Murat : Nous ne voulons pas écrire de chansons sur les relations entre deux êtres, car il y a en a déjà beaucoup. Il y a tellement d’autres sujets plus importants que ça. Le fait que nous vivons dans ce monde est un sujet très important qu’on a tendance à oublier. Nous tuons pour vivre et nous devrions avoir du respect pour ça. Nous devrions être reconnaissants envers les plantes et les animaux que nous mangeons. Certains humains tuent aussi des humains.

On reste sur le respect, vous parliez aussi de votre engagement de citoyen politique pour essayer de changer l’image qu’on a du Turc, l’image négative parce que les droits de l’homme ne sont pas respectés. Vous avez participé aussi à des manifestations pour dénoncer tout cela. Racontez-nous tout cet engagement politique.

Levent : Le fait d’être Turc apparaît comme quelque chose de négatif. Je suis désolé de le dire, mais c’est ce que nous ressentons. Nous sommes très heureux que les gens s’intéressent à notre culture. Le fait qu’il y ait des connexions à travers l’art est une très bonne chose. Il est très difficile pour nous de venir ici dans un festival, en Europe. Nous avons des problèmes de visas : chaque fois que nous demandons un visa pour venir jouer en Europe, nous devons payer chacun 65 euros pour seulement 4 ou 5 jours. L’Union européenne n’est pas si riche puisqu’elle a besoin de notre argent ! Les festivals s’inquiètent de savoir si nous aurons notre visa pour venir.

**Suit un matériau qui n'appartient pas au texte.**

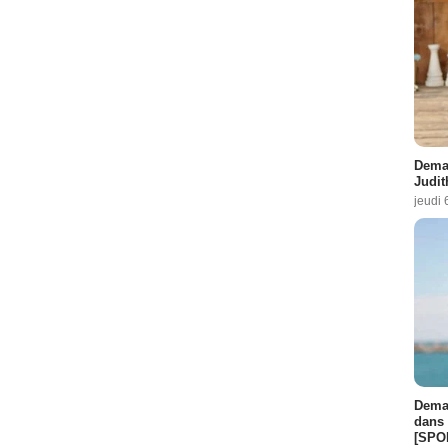
Demai
Judit
jeudi 
Demai
dans 
[SPO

C’est toujours un risque lorsqu’on prévoit de faire venir un Turc pour jouer en Europe. Nous avons besoin de solidarité. Le plus important est la connexion des cultures. Nous devons régler ces problèmes grâce à la solidarité et non par l’isolement. Car je crois que l’Union européenne veut s’isoler des autres pays, spécialement des pays de l’Est. Mais c’est difficile de s’isoler.

La Turquie est un peu la dernière forteresse de l’Europe. Si cette forteresse s’effondre, alors tous les terroristes et fondamentalistes islamistes vont s’envoler dans l’Union européenne. Nous devons nous allier pour les combattre ensemble.

Est-ce que vous écrivez des textes à connotation ouvertement politique ou évitez-vous de le faire ?

Murat : Oui nous en écrivons, mais nous sommes prudents et nous chantons de façon que nos textes soient compris par certaines personnes. Certaines de nos chansons ont été censurées par la radio et la télévision d’état, mais nous essayons toujours d’exprimer nos pensées à travers notre art. Pas seulement avec les textes, car je pense que notre musique peut donner aux gens un sentiment de révolte ou de pouvoir. Nous nous intéressons aussi à la cause des femmes dans cette révolte, car nous nous rendons compte que ce monde est devenu un monde d’hommes.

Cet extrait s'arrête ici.